* _PROBLEM DETAILS_
In the entries below, count every line with the word "Huppert". Return only the count.

* _DATA IN THIS EXERCISE_
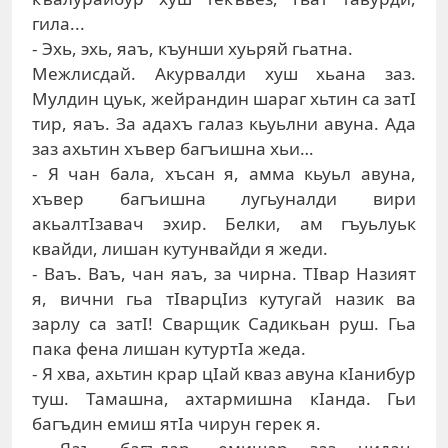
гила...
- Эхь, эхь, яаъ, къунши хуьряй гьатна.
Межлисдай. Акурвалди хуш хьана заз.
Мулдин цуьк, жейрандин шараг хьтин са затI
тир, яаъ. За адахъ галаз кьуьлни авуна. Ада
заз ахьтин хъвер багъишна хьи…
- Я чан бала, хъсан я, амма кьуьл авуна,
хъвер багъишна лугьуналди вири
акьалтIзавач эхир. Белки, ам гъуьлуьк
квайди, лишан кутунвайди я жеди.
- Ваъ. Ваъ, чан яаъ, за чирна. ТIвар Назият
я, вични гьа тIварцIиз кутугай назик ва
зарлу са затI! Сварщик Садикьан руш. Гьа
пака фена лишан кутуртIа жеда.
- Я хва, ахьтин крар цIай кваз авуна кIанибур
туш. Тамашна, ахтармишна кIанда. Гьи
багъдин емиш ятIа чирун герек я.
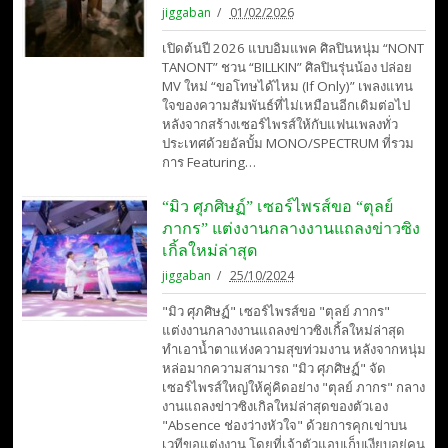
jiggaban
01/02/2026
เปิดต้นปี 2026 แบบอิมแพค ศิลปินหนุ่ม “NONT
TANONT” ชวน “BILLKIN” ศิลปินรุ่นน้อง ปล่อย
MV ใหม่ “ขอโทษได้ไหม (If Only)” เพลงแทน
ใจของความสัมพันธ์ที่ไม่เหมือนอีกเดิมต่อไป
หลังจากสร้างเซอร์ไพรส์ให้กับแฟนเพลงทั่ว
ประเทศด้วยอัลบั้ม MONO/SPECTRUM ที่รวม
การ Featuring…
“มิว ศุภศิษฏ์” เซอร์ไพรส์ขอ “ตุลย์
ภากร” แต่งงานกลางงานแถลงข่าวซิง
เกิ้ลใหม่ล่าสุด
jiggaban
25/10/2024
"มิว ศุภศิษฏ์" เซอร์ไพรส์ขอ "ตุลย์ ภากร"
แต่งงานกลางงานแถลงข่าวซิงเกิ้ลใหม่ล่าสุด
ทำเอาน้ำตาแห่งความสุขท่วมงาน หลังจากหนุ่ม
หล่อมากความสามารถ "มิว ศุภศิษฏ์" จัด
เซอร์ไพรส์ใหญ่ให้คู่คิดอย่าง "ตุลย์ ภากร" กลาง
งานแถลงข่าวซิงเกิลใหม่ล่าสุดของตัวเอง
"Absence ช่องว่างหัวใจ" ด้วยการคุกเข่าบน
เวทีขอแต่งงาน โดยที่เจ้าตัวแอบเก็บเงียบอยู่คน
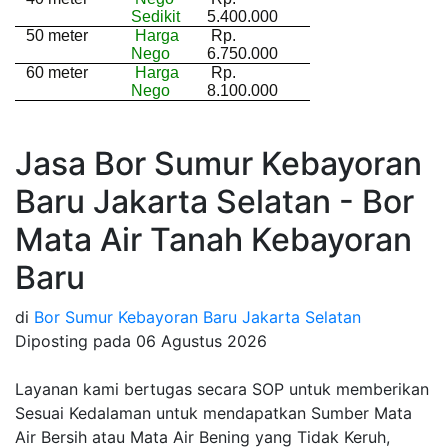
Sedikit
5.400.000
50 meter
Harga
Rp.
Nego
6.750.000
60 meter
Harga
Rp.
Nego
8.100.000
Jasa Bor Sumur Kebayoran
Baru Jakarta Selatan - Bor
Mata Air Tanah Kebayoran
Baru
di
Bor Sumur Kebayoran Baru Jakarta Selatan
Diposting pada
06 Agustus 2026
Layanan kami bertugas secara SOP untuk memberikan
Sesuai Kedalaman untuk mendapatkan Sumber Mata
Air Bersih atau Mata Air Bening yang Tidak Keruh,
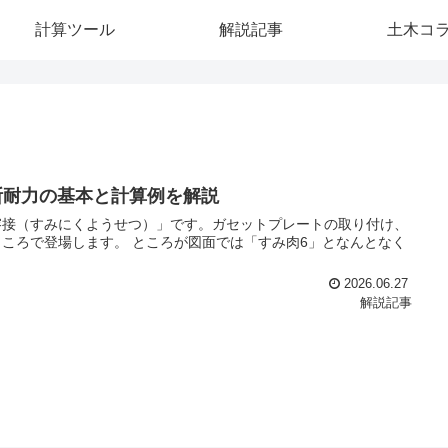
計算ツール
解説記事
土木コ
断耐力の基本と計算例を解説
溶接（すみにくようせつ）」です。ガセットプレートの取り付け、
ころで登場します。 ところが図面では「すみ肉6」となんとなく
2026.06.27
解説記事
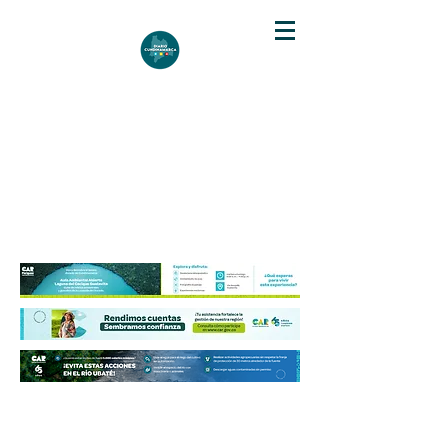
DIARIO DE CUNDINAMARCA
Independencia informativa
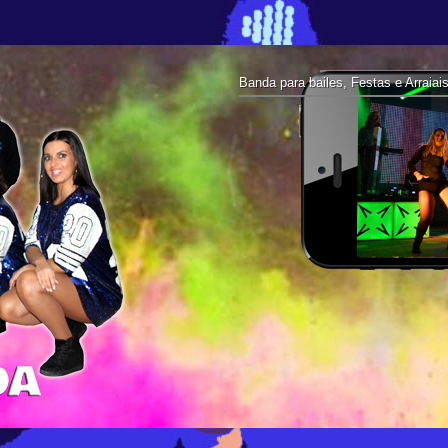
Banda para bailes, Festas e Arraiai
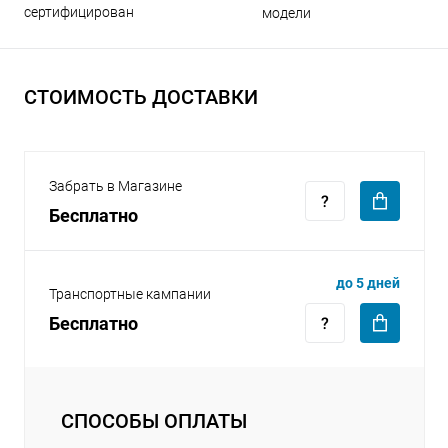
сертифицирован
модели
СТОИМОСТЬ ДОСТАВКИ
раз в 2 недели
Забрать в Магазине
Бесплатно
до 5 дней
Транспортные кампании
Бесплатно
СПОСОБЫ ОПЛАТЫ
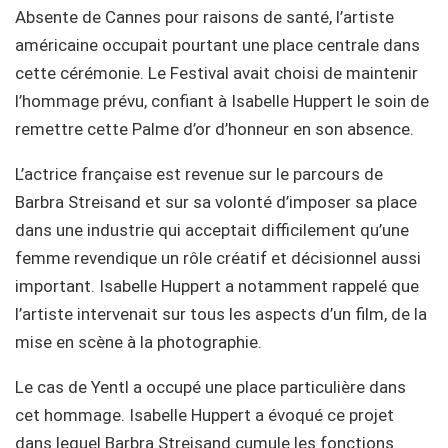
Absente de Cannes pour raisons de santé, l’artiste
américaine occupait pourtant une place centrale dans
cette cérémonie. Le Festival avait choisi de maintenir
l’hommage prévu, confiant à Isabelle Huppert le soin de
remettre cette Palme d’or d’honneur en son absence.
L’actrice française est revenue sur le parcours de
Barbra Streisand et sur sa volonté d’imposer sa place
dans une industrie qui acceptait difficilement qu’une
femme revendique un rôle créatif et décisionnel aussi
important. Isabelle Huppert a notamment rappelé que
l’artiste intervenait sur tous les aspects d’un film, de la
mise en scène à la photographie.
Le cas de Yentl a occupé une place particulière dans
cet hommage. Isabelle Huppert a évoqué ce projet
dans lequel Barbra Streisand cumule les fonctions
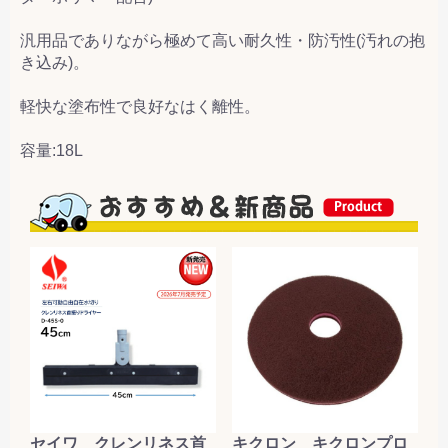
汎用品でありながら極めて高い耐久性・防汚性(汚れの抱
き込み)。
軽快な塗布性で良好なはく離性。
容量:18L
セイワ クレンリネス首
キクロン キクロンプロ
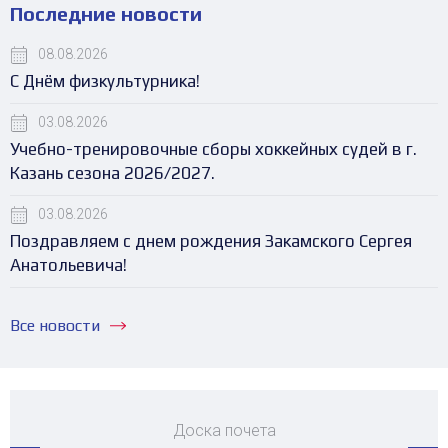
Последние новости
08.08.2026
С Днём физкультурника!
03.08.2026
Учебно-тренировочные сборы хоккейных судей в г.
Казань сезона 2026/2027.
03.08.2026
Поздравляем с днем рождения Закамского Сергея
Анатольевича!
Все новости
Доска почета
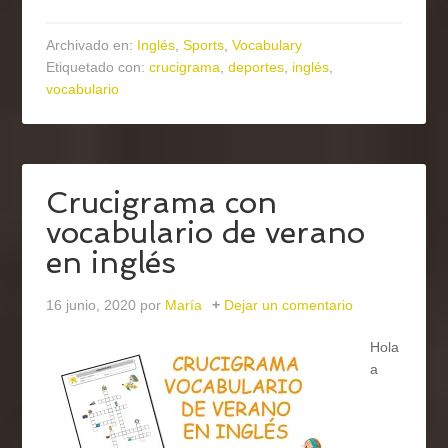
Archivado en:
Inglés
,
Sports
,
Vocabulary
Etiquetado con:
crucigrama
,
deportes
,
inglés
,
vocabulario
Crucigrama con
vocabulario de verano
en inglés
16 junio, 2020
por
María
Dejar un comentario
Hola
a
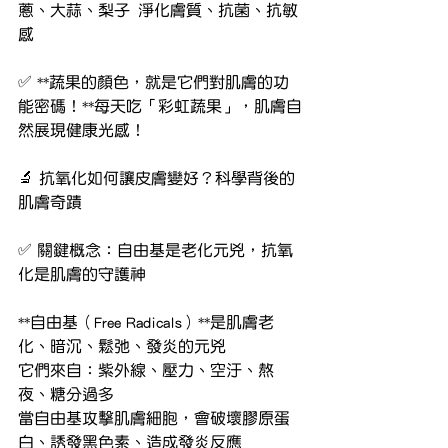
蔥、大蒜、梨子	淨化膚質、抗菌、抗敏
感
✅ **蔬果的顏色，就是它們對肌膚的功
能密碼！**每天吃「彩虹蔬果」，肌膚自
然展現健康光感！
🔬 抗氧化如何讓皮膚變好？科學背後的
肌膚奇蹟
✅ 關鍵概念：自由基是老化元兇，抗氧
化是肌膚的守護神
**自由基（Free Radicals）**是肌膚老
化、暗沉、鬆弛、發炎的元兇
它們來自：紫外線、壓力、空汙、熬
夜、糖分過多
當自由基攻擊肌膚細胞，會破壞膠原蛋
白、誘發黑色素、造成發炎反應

* _EXPECTED ANSWER_
3